Private pension funds may be in more trouble than has been purported, according to a post made by Co-founder and Partner at Morgan Creek Digital, Anthony Pompliano.
Referencing the Q4 2018 quarter-over-quarter (QoQ) of private pension fund assets, which recorded its second largest loss in close to seven decades, and the largest in a decade. A significant signal that all is not well with the private pension fund. Apparently, not only the private pension funds are taking a hit, even the Japan government’s Pension Investment Fund – the largest in the world – recorded a loss of USD 136 billion, about 9.1% in the same reference quarter. Self-proclaimed global macro analyst Otavio Tavi Costa’s remark on the level of risk exposure of retirement assets calls for puzzlement, as to why these funds are still hell-bent on patronizing the equities market when other options are available.
Private pension funds reported their second largest % loss since 1950s in Q4 of 2018!
Worst quarter since 2008.
One can only imagine the level of risk retirement assets are exposed to these days. pic.twitter.com/VGCW9aXpVx
— Otavio (Tavi) Costa (@TaviCosta) April 2, 2019
According to Pompliano, the disturbing fact that “one of the most conservative capital allocators in the world… almost lost a double-digit percentage of their assets in 90 days” despite their diversified portfolio in global equities and structured in such a way as to experience “uncommon levels of volatility”. He further emphasized his point, quoting his partner Mark Yusko:
“Humans do two things really well — they buy what they should have bought and they sell what they are about to need.”
Pompliano recommends diversifying a part of pension funds to the emerging class of digital asset to offset any loss that may be triggered in the equities market in the long run.
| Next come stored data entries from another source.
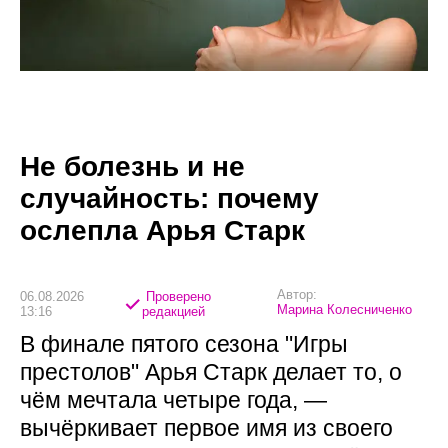
Не болезнь и не
случайность: почему
ослепла Арья Старк
Автор:
06.08.2026
Проверено
Марина Колесниченко
13:16
редакцией
В финале пятого сезона "Игры
престолов" Арья Старк делает то, о
чём мечтала четыре года, —
вычёркивает первое имя из своего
He opines: “[These institutions] need to immediately evaluate the option of gaining exposure to Bitcoin, cryptocurrencies and the blockchain industry”. His logic for this reasons stems from the premise that:
“The assets have proven to be low correlation to date and have asymmetric return profile. A simple 1% allocation has the potential to materially negate any losses that could be experienced through an equity market fall.”
Pompliano further analyzed the investment strategy of Japan’s Pension Investment Fund revealed that if the fund had considered Morgan Creek’s #GetOffZero approach through its Digital Asset Index Fund last year, it would have seen a 45% return on the investment or an overall 0.46% improvement in portfolio performance. Further, he suggests that if things continue to play out as is, Digital Asset Index Fund may outperform the S&P 500 over the next 2-3 years.
Back in February, billionaire investor Mike Novogratz was puzzled why 1% of portfolios of all major macro fund wasn’t held in Bitcoin, and while most analysts have positioned the second half of 2019 to be the track for the next bull rally, Bitcoin, however, began a recent recovery, reaching a 5-months all-time high.
On the brighter side, millennials are forward-thinking as a recent survey revealed they don’t mind retirement plans facilitated by crypto. More so, Fairfax County Virginia is open to diversifying part of a police retirement fund into cryptocurrency.